(Beginning of Source material)
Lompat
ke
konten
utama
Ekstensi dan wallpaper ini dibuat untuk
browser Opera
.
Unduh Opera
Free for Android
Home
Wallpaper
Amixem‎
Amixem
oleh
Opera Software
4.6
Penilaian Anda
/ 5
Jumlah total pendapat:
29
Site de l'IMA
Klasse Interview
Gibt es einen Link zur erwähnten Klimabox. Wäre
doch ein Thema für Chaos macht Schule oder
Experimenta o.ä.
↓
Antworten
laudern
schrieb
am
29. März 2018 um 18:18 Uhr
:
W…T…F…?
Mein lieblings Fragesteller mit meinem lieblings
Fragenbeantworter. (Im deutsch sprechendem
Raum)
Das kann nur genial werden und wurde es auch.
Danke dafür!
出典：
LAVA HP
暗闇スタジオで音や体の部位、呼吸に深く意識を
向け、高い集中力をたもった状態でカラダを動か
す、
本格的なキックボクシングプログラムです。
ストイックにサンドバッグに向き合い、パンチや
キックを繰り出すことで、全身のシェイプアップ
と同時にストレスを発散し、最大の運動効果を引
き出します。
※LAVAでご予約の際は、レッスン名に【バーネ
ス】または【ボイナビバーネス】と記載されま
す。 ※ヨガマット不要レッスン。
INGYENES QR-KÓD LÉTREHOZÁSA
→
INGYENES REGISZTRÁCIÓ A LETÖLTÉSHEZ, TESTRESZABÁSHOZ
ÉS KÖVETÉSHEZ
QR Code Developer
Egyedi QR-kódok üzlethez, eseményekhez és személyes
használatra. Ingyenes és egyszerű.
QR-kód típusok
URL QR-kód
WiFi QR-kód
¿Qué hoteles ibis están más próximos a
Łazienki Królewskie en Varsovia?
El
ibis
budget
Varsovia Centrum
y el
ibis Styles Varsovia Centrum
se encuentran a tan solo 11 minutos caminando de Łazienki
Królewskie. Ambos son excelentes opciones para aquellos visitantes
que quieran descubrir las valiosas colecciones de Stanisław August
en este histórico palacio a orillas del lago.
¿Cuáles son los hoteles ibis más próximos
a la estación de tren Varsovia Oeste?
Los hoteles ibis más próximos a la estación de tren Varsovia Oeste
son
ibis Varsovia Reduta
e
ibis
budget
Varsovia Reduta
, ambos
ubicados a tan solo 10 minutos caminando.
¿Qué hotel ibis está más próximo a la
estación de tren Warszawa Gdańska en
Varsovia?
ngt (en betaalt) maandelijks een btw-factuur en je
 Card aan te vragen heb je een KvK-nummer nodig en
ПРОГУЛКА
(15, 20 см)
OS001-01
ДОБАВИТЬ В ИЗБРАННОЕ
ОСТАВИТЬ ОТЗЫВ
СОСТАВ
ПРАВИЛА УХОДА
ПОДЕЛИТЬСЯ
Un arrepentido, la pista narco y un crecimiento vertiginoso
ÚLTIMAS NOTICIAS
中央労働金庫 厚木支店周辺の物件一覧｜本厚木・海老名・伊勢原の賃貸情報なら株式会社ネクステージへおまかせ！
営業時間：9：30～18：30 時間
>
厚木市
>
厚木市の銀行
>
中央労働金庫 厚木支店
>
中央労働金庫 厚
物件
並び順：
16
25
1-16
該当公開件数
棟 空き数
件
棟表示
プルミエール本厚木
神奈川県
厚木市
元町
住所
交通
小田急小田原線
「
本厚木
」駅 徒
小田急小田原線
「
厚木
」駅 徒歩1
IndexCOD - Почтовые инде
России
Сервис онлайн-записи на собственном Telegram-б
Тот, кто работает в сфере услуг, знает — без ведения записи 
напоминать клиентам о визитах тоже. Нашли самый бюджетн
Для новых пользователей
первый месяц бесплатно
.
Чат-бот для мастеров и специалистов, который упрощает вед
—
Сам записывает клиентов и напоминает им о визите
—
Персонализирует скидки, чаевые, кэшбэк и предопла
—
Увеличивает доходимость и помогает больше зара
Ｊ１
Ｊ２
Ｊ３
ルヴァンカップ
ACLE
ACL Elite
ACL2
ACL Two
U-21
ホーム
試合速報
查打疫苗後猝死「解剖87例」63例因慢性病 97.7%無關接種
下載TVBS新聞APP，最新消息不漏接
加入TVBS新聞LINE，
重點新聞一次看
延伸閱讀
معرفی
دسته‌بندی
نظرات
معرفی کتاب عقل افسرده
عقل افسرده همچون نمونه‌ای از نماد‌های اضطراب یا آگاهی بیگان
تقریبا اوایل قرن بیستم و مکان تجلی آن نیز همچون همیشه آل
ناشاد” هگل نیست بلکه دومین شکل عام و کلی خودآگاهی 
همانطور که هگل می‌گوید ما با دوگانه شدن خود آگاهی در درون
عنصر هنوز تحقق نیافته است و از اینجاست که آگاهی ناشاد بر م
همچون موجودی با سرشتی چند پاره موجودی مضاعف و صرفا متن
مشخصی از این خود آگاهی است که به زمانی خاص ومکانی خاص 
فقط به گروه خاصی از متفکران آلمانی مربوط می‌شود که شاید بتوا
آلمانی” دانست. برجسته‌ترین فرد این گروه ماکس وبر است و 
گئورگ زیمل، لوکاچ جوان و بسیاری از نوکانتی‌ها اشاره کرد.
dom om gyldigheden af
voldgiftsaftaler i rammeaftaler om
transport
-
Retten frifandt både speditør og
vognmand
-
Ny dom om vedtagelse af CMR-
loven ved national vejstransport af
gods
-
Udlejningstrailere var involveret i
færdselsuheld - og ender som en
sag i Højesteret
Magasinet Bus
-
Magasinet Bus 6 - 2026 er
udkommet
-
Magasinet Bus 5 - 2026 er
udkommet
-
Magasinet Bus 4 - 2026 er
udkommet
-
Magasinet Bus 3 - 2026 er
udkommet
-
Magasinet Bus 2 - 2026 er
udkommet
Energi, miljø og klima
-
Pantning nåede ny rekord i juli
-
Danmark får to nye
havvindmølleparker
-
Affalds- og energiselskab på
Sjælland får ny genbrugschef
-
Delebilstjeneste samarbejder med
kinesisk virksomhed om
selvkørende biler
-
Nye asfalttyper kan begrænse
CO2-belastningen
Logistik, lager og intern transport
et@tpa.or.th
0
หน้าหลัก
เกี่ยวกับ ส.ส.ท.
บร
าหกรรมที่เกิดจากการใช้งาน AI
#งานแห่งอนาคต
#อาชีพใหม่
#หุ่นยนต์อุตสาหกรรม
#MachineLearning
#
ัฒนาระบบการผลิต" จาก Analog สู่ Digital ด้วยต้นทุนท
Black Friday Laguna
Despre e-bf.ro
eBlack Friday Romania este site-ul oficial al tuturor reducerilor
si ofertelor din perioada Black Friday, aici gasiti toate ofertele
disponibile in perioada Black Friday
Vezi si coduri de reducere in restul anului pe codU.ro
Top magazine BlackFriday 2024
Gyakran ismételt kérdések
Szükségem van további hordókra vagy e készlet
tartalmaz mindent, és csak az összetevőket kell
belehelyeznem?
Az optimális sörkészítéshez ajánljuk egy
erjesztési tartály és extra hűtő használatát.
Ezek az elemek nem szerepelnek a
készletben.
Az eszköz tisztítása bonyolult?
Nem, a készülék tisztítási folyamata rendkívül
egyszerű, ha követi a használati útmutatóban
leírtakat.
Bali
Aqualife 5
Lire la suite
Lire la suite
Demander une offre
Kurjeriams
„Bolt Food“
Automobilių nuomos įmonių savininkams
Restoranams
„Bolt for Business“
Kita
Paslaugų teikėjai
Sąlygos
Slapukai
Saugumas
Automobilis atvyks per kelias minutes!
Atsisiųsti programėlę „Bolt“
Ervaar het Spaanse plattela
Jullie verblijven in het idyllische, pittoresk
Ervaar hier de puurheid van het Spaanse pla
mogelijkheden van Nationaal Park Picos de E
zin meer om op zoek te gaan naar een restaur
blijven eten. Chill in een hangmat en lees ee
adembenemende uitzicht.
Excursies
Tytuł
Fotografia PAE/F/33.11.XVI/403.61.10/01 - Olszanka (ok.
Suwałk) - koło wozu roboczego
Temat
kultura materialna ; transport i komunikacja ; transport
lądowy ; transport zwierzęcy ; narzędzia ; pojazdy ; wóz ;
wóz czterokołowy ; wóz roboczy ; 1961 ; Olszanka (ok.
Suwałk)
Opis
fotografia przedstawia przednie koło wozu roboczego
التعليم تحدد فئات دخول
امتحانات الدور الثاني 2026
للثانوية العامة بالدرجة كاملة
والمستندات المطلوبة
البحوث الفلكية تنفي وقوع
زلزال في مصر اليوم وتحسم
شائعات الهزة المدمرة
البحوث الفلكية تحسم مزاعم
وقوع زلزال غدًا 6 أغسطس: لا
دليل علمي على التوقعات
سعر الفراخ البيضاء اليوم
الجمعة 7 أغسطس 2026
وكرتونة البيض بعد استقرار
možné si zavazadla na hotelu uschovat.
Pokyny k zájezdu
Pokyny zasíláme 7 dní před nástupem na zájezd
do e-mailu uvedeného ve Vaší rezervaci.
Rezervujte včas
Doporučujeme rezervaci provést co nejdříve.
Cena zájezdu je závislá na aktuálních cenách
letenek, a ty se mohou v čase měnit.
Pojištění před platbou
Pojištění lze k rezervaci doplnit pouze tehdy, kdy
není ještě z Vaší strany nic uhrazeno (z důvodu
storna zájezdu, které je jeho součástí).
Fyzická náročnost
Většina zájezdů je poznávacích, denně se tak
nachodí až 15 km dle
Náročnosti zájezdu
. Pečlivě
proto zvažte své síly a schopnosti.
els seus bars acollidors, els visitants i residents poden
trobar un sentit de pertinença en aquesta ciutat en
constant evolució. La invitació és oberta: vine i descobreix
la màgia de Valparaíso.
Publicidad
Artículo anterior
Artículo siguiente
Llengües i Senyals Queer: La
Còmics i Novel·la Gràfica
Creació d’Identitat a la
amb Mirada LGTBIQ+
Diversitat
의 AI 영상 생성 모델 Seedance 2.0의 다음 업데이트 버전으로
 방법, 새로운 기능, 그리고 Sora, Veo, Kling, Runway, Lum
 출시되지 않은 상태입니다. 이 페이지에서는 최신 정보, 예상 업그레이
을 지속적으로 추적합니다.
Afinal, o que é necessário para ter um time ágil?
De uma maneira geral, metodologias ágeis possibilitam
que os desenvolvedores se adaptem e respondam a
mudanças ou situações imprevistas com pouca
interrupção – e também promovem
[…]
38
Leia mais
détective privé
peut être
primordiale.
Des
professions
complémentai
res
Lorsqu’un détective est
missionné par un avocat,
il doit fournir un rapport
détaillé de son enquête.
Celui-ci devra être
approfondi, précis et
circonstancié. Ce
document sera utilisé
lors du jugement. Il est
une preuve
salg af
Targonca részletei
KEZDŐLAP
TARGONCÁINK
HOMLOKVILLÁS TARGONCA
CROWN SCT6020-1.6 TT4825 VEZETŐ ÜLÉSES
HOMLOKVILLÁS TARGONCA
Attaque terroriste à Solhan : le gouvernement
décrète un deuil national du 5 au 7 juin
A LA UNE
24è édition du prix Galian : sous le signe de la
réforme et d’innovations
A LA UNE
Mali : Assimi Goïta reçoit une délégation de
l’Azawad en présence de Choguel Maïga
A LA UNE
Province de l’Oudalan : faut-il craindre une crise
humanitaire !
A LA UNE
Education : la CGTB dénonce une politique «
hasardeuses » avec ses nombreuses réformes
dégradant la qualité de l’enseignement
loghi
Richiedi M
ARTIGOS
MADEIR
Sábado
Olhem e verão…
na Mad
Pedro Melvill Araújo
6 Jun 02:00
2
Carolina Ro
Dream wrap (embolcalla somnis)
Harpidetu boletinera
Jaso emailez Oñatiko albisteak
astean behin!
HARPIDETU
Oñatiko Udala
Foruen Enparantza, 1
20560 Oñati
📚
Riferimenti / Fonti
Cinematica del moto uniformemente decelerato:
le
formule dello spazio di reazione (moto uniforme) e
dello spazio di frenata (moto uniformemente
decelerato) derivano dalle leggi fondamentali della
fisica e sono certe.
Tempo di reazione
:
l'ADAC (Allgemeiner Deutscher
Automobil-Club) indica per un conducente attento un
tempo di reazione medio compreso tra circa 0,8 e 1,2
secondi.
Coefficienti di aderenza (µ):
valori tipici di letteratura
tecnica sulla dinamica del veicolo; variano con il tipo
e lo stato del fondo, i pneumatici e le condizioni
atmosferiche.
(End of Source material)
**Task prompt:**
Could you reproduce exactly the lines of the entries above, from the one with "عنصر هنوز تحقق" through the one with "فقط به گروه", and nothing else?

**Final answer:**
عنصر هنوز تحقق نیافته است و از اینجاست که آگاهی ناشاد بر م
همچون موجودی با سرشتی چند پاره موجودی مضاعف و صرفا متن
مشخصی از این خود آگاهی است که به زمانی خاص ومکانی خاص 
فقط به گروه خاصی از متفکران آلمانی مربوط می‌شود که شاید بتوا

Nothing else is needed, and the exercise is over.